23. En troisième lieu, le lien de causalité direct entre les dégradations commises par les occupants des appartements n° 1 du premier étage et n° 2 du deuxième étage et la faute commise par l'État n'est pas établi. Ce lien n'est pas davantage démontré s'agissant du coût supporté pour l'installation d'un système d'alarme et d'abonnement annuel. Par suite, la société Syx One n'est pas fondée à solliciter une indemnité au titre de ces préjudices.
24. En quatrième et dernier lieu, le préjudice pour perte sur le prix de vente de l'immeuble, évalué à 57 000 euros par l'appelante, n'est pas établi par la seule production du compromis de vente et de l'attestation notariale de vente de l'immeuble au prix de 190 000 euros. Le lien de causalité direct de ce préjudice avec la faute de l'État n'est pas non plus démontré. Dans ces conditions, aucune indemnisation ne peut être demandée à l'État à ce titre.
25. Il résulte de ce qui précède que la société Syx One n'est pas fondée à soutenir que c'est à tort que, par le jugement attaqué, le tribunal administratif de Montpellier a condamné l'État à lui verser la somme de 41 619,925 euros au lieu de celle de 141 753,07 euros.
Sur les frais liés au litige de première instance :
26. M. A... ne justifie pas qu'en mettant à la charge de l'État la somme de 1 500 euros sur le fondement de l'article L. 761-1 du code de justice administrative, les premiers juges auraient fait une estimation insuffisante des frais exposés par lui dans le cadre de la première instance. Dès lors, les conclusions présentées par l'appelant tendant à ce qu'il soit mis à la charge solidaire de la commune de Perpignan et de l'État la somme de 5 000 euros au titre des frais irrépétibles de première instance doivent être rejetées.
Sur les conclusions tendant à l'application des dispositions de l'article L. 761-1 du code de justice administrative :
27. Les dispositions de l'article L. 761-1 du code de justice administrative font obstacle à ce qu'il soit fait droit aux conclusions de M. A... et de la société Syx One sur le fondement des dispositions de l'article L. 761-1 du code de justice administrative, dirigées contre la commune de Perpignan et l'État qui ne sont pas les parties perdantes à l'instance.
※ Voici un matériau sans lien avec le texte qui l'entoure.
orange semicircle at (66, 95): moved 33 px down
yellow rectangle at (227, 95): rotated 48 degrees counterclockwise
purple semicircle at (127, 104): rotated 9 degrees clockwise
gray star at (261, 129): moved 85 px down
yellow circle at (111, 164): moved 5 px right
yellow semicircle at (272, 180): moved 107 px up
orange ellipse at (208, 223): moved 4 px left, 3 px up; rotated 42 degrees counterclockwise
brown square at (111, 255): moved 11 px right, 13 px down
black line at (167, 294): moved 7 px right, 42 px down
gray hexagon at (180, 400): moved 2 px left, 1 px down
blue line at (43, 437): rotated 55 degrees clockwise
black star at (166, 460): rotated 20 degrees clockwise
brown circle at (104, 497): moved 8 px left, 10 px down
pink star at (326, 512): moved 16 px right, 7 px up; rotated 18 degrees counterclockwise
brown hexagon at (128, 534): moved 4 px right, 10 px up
Il y a lieu en revanche de mettre à la charge de M. A... et de la société Syx One une somme de 750 euros, chacun, au titre des conclusions présentées sur le même fondement par la commune de Perpignan.
DÉCIDE:
Article 1er : Les requêtes n° 22TL00368 de M. A... et n° 22TL00369 de la société Syx One sont rejetées.
Article 2 : M. A... et la société Syx One verseront, chacun, à la commune de Perpignan une somme de 750 euros sur le fondement de l'article L. 761-1 du code de justice administrative.
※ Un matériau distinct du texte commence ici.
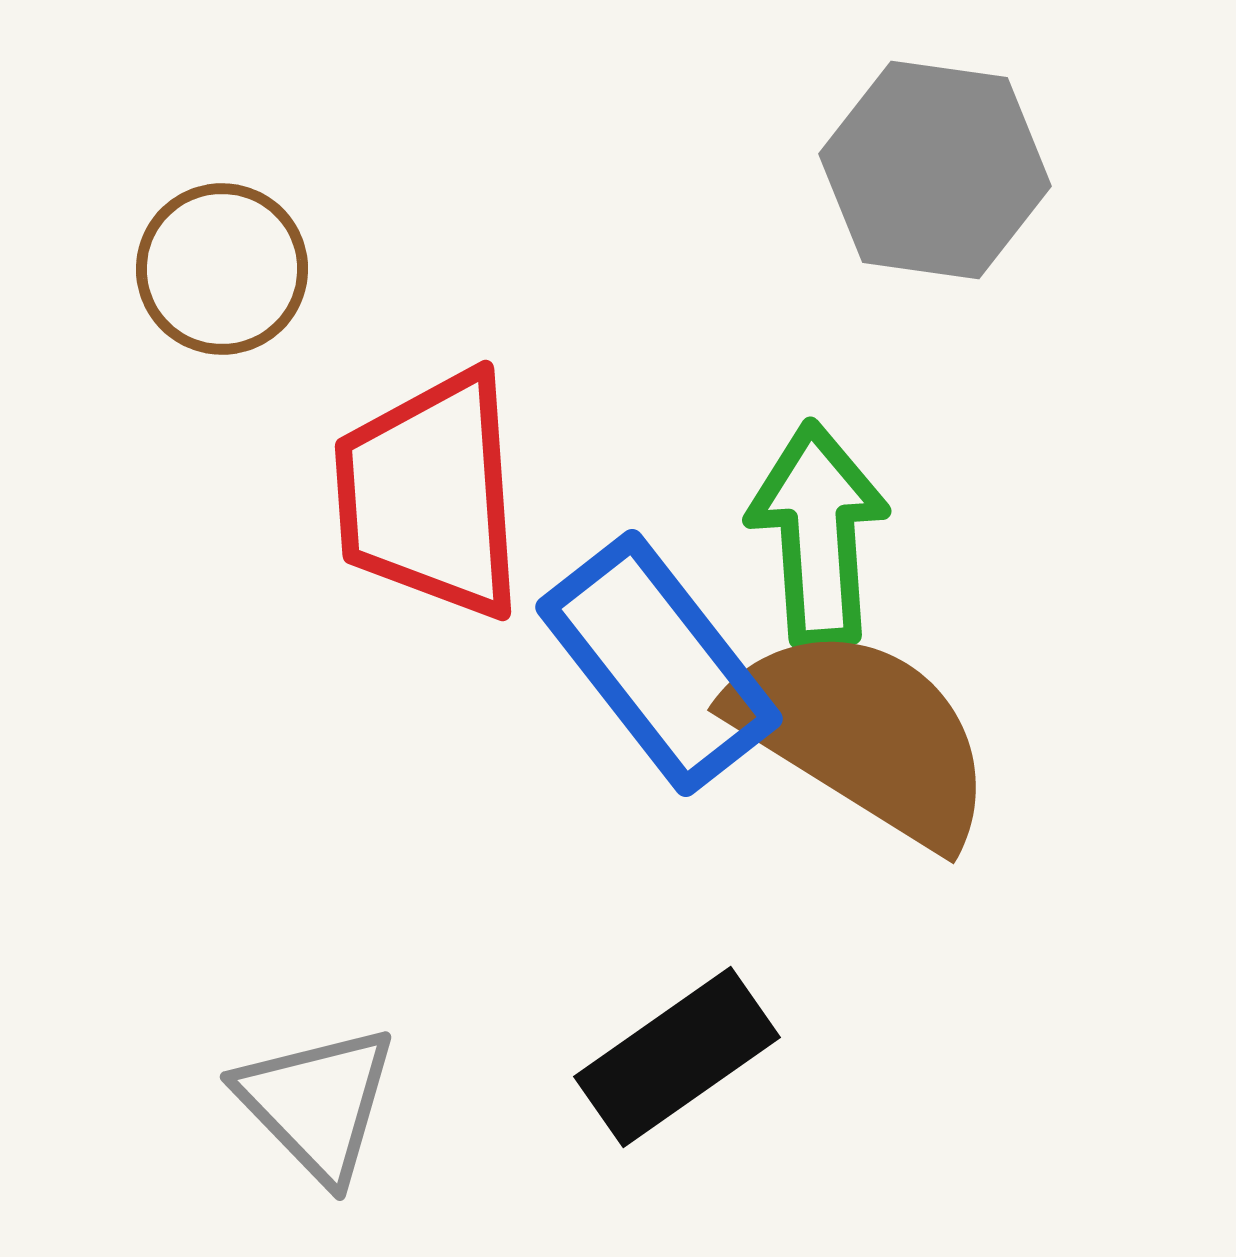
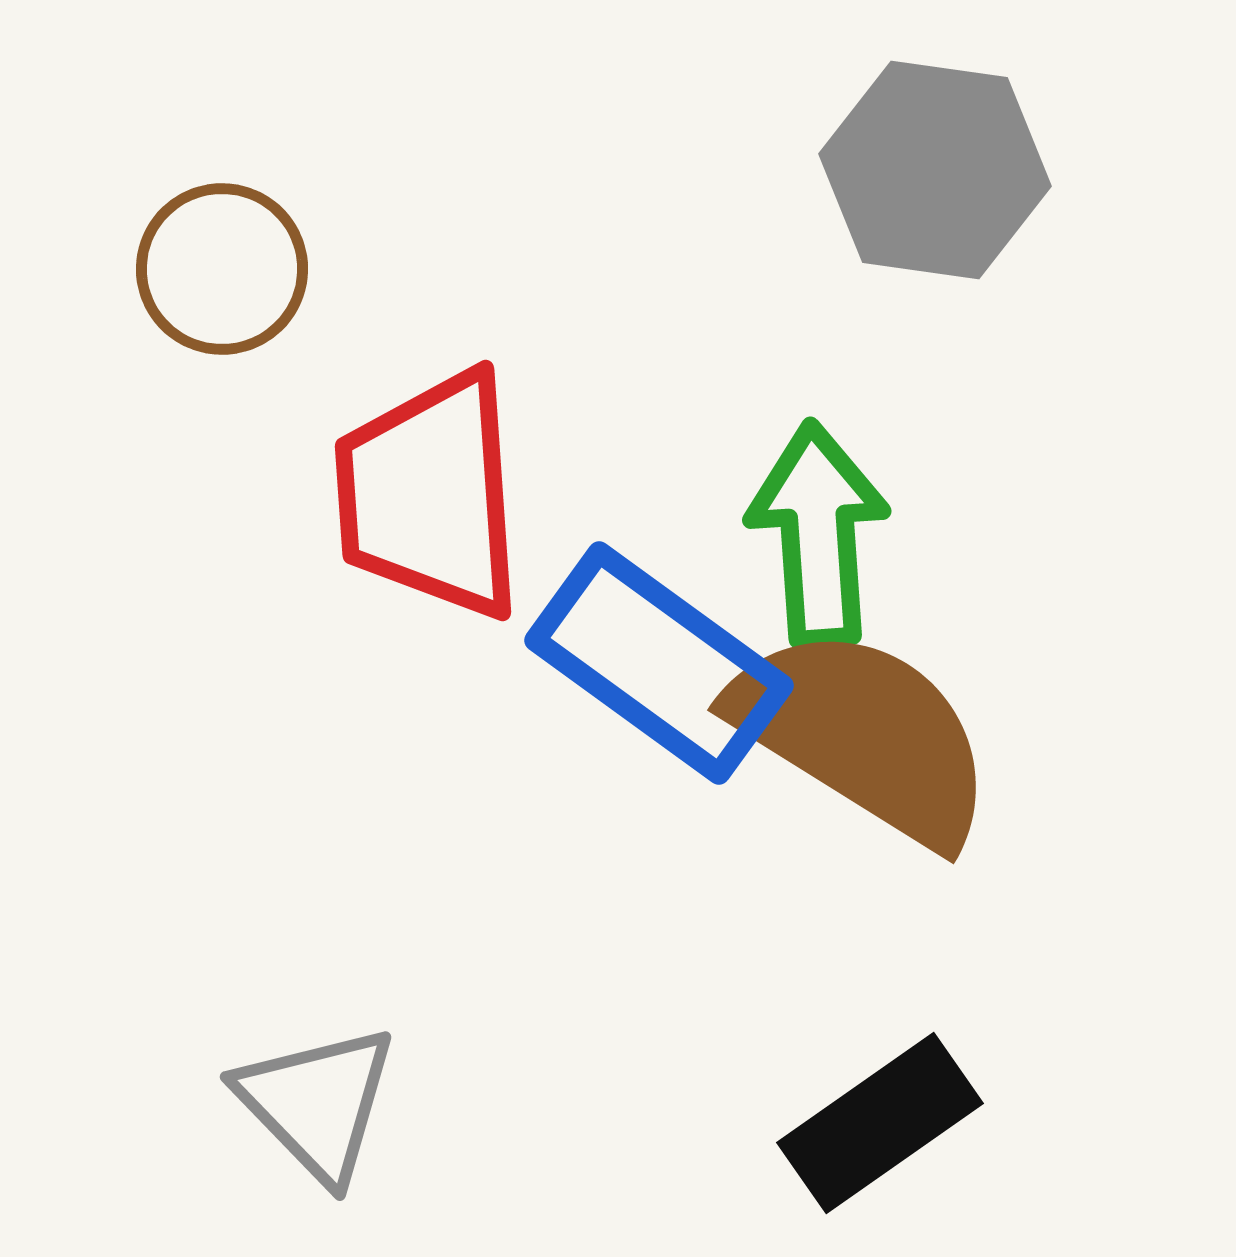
blue rectangle: rotated 16 degrees counterclockwise
black rectangle: moved 203 px right, 66 px down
Article 3 : Le surplus des conclusions des parties est rejeté.
Article 4 : Le présent arrêt sera notifié à M. B... A..., à la société civile immobilière Syx One, à la commune de Perpignan et au ministre de la santé et de la prévention.
Copie en sera adressée au préfet des Pyrénées-Orientales.
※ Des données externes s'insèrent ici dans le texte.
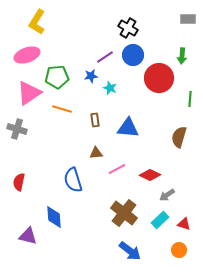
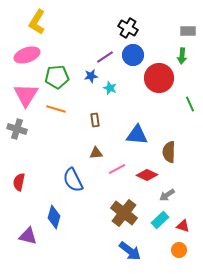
gray rectangle: moved 12 px down
pink triangle: moved 3 px left, 2 px down; rotated 24 degrees counterclockwise
green line: moved 5 px down; rotated 28 degrees counterclockwise
orange line: moved 6 px left
blue triangle: moved 9 px right, 7 px down
brown semicircle: moved 10 px left, 15 px down; rotated 15 degrees counterclockwise
red diamond: moved 3 px left
blue semicircle: rotated 10 degrees counterclockwise
blue diamond: rotated 20 degrees clockwise
red triangle: moved 1 px left, 2 px down
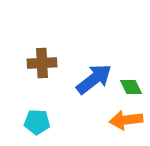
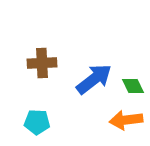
green diamond: moved 2 px right, 1 px up
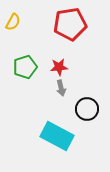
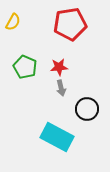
green pentagon: rotated 30 degrees counterclockwise
cyan rectangle: moved 1 px down
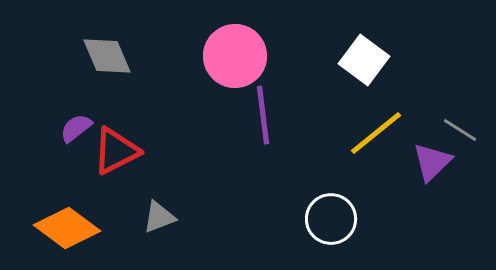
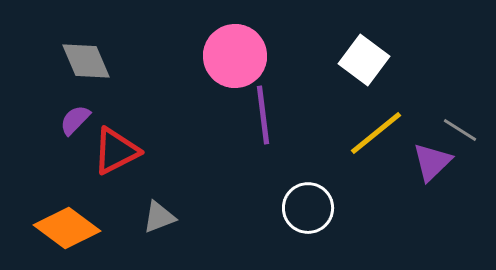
gray diamond: moved 21 px left, 5 px down
purple semicircle: moved 1 px left, 8 px up; rotated 8 degrees counterclockwise
white circle: moved 23 px left, 11 px up
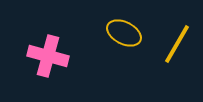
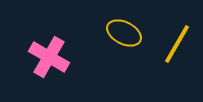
pink cross: moved 1 px right, 1 px down; rotated 15 degrees clockwise
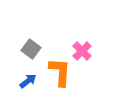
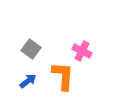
pink cross: rotated 18 degrees counterclockwise
orange L-shape: moved 3 px right, 4 px down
Délibéré après l'audience du 4 octobre 2023 à laquelle siégeaient :
M. Rey-Bèthbéder, président,
M. Bentolila, président-assesseur,
Mme Beltrami, première conseillère.
Rendu public par mise à disposition au greffe le 17 octobre 2023.
La rapporteure,
K. Beltrami
Le président,
É. Rey-Bèthbéder
La greffière,
C. Lanoux
La République mande et ordonne au ministre de la santé et de la prévention en ce qui le concerne ou à tous commissaires de justice à ce requis en ce qui concerne les voies de droit commun contre les parties privées, de pourvoir à l'exécution de la présente décision.